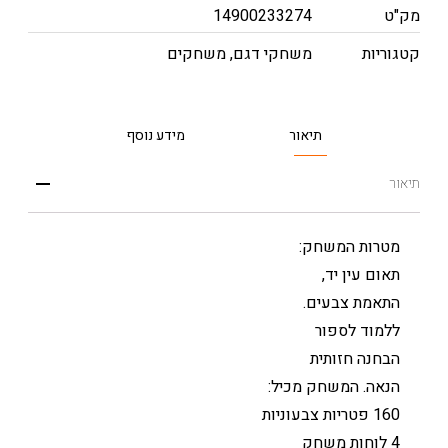
מק"ט
14900233274
קטגוריות
משחקי דגם
,
משחקים
תיאור
מידע נוסף
תיאור
מטרות המשחק:
תאום עין יד,
התאמת צבעים.
ללמוד לספור
הבחנה חזותית
הנאה. המשחק מכיל:
160 פטריות צבעוניות
4 לוחות משחק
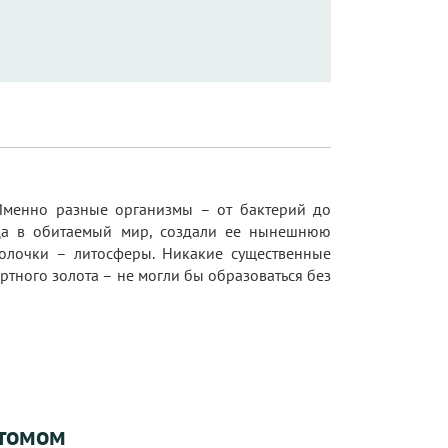
 Именно разные организмы – от бактерий до
нца в обитаемый мир, создали ее нынешнюю
олочки – литосферы. Никакие существенные
ртного золота – не могли бы образоваться без
 томом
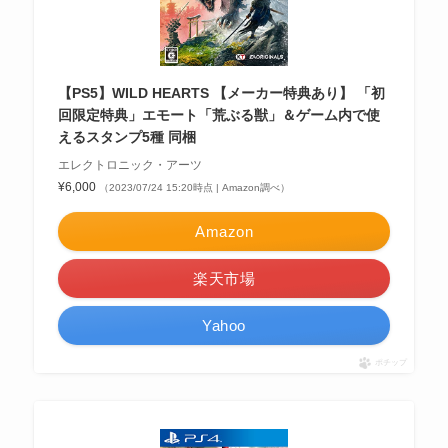
【PS5】WILD HEARTS 【メーカー特典あり】 「初
回限定特典」エモート「荒ぶる獣」＆ゲーム内で使
えるスタンプ5種 同梱
エレクトロニック・アーツ
¥6,000
（2023/07/24 15:20時点 | Amazon調べ）
Amazon
楽天市場
Yahoo
ポチップ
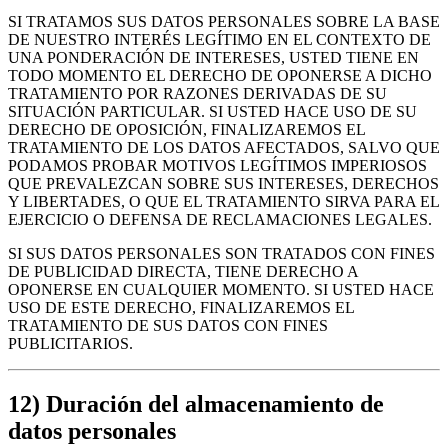
SI TRATAMOS SUS DATOS PERSONALES SOBRE LA BASE
DE NUESTRO INTERÉS LEGÍTIMO EN EL CONTEXTO DE
UNA PONDERACIÓN DE INTERESES, USTED TIENE EN
TODO MOMENTO EL DERECHO DE OPONERSE A DICHO
TRATAMIENTO POR RAZONES DERIVADAS DE SU
SITUACIÓN PARTICULAR. SI USTED HACE USO DE SU
DERECHO DE OPOSICIÓN, FINALIZAREMOS EL
TRATAMIENTO DE LOS DATOS AFECTADOS, SALVO QUE
PODAMOS PROBAR MOTIVOS LEGÍTIMOS IMPERIOSOS
QUE PREVALEZCAN SOBRE SUS INTERESES, DERECHOS
Y LIBERTADES, O QUE EL TRATAMIENTO SIRVA PARA EL
EJERCICIO O DEFENSA DE RECLAMACIONES LEGALES.
SI SUS DATOS PERSONALES SON TRATADOS CON FINES
DE PUBLICIDAD DIRECTA, TIENE DERECHO A
OPONERSE EN CUALQUIER MOMENTO. SI USTED HACE
USO DE ESTE DERECHO, FINALIZAREMOS EL
TRATAMIENTO DE SUS DATOS CON FINES
PUBLICITARIOS.
12) Duración del almacenamiento de
datos personales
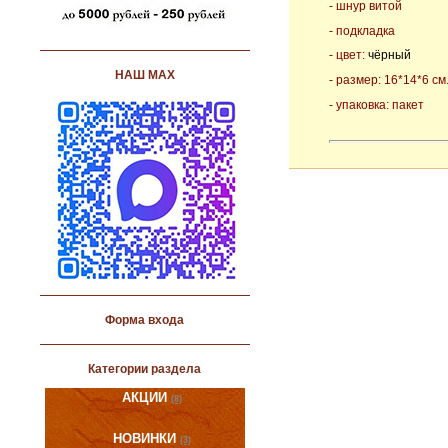
- шнур витой
- подкладка
- цвет:
чёрный
НАШ МАХ
- размер: 16*14*6 см
- упаковка: пакет
Форма входа
Категории раздела
АКЦИИ
(8)
НОВИНКИ
(3)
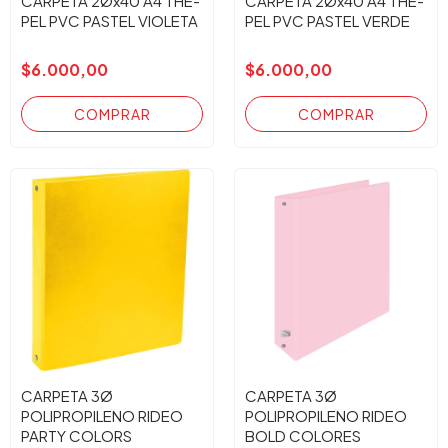
CARPETA 2Øx40 A4 THE-
CARPETA 2Øx40 A4 THE-
PEL PVC PASTEL VIOLETA
PEL PVC PASTEL VERDE
$6.000,00
$6.000,00
CARPETA 3Ø
CARPETA 3Ø
POLIPROPILENO RIDEO
POLIPROPILENO RIDEO
PARTY COLORS
BOLD COLORES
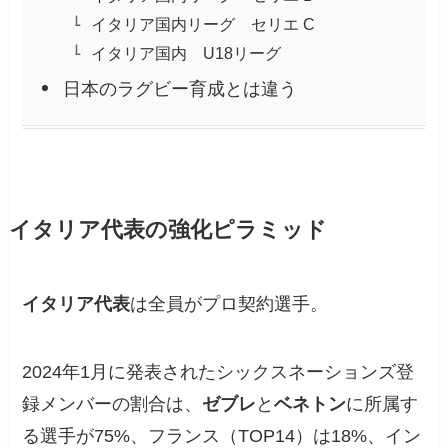
イタリア国内リーグ セリエ C
イタリア国内 U18リーグ
日本のラグビー育成とは違う
イタリア代表の強化ピラミッド
イタリア代表
は全員がプロ契約選手。
2024年1月に発表されたシックスネーションズ登
録メンバーの割合は、
ゼブレ
と
ベネトン
に所属す
る選手が75%、フランス（TOP14）は18%、イン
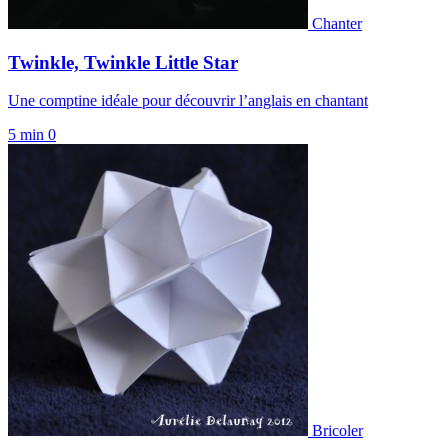
Chanter
Twinkle, Twinkle Little Star
Une comptine idéale pour découvrir l’anglais en chantant
5 min
0
Bricoler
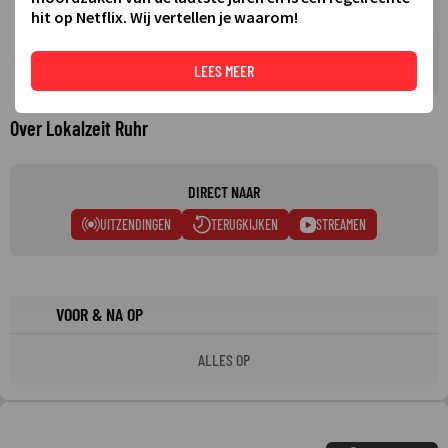
hit op Netflix. Wij vertellen je waarom!
LEES MEER
Over Lokalzeit Ruhr
DIRECT NAAR
UITZENDINGEN
TERUGKIJKEN
STREAMEN
VOOR & NA OP
ALLES OP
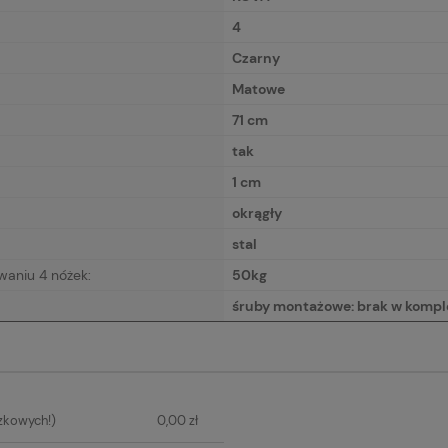
4
Czarny
Matowe
71 cm
tak
1 cm
okrągły
stal
waniu 4 nóżek:
50kg
śruby montażowe: brak w kompl
IERA
zkowych!)
0,00 zł
H KOSZTÓW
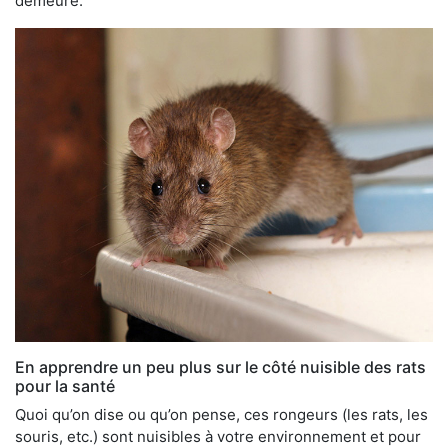
demeure.
En apprendre un peu plus sur le côté nuisible des rats
pour la santé
Quoi qu’on dise ou qu’on pense, ces rongeurs (les rats, les
souris, etc.) sont nuisibles à votre environnement et pour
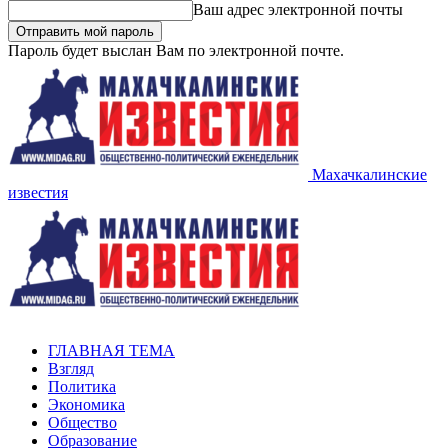
Ваш адрес электронной почты
Пароль будет выслан Вам по электронной почте.
Махачкалинские
известия
ГЛАВНАЯ ТЕМА
Взгляд
Политика
Экономика
Общество
Образование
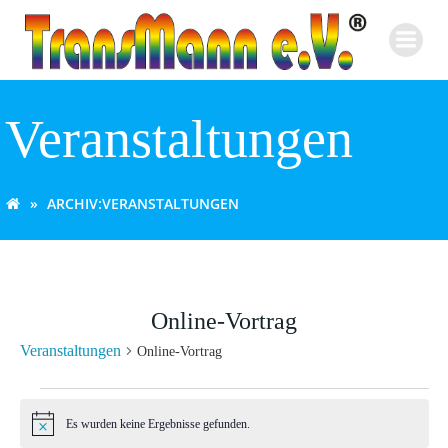
Zum
Inhalt
springen
Veranstaltungen
ARCHIV:
VERANSTALTUNGEN
Online-Vortrag
Veranstaltungen
Online-Vortrag
Veranstaltungen
Es wurden keine Ergebnisse gefunden.
Hinweis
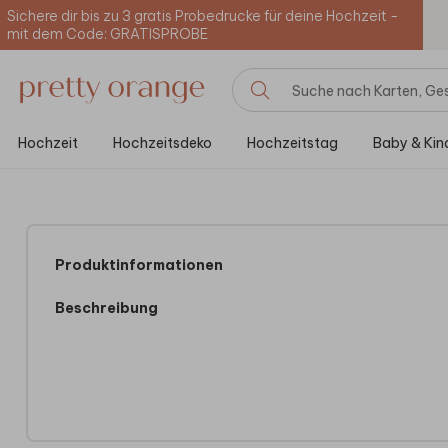
Sichere dir bis zu 3 gratis Probedrucke für deine Hochzeit -
mit dem Code: GRATISPROBE
Hochzeit
Hochzeitsdeko
Hochzeitstag
Baby & Kin
Produktinformationen
Beschreibung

#####

Assignment: Return the span of lines in the data above that opens at the line with "UNA PONDERACIÓN DE INTERESES, USTED TIENE EN" and closes at the line with "OPONERSE EN CUALQUIER MOMENTO. SI USTED HACE", exactly, ends included, nothing else.

Task solution:
UNA PONDERACIÓN DE INTERESES, USTED TIENE EN
TODO MOMENTO EL DERECHO DE OPONERSE A DICHO
TRATAMIENTO POR RAZONES DERIVADAS DE SU
SITUACIÓN PARTICULAR. SI USTED HACE USO DE SU
DERECHO DE OPOSICIÓN, FINALIZAREMOS EL
TRATAMIENTO DE LOS DATOS AFECTADOS, SALVO QUE
PODAMOS PROBAR MOTIVOS LEGÍTIMOS IMPERIOSOS
QUE PREVALEZCAN SOBRE SUS INTERESES, DERECHOS
Y LIBERTADES, O QUE EL TRATAMIENTO SIRVA PARA EL
EJERCICIO O DEFENSA DE RECLAMACIONES LEGALES.
SI SUS DATOS PERSONALES SON TRATADOS CON FINES
DE PUBLICIDAD DIRECTA, TIENE DERECHO A
OPONERSE EN CUALQUIER MOMENTO. SI USTED HACE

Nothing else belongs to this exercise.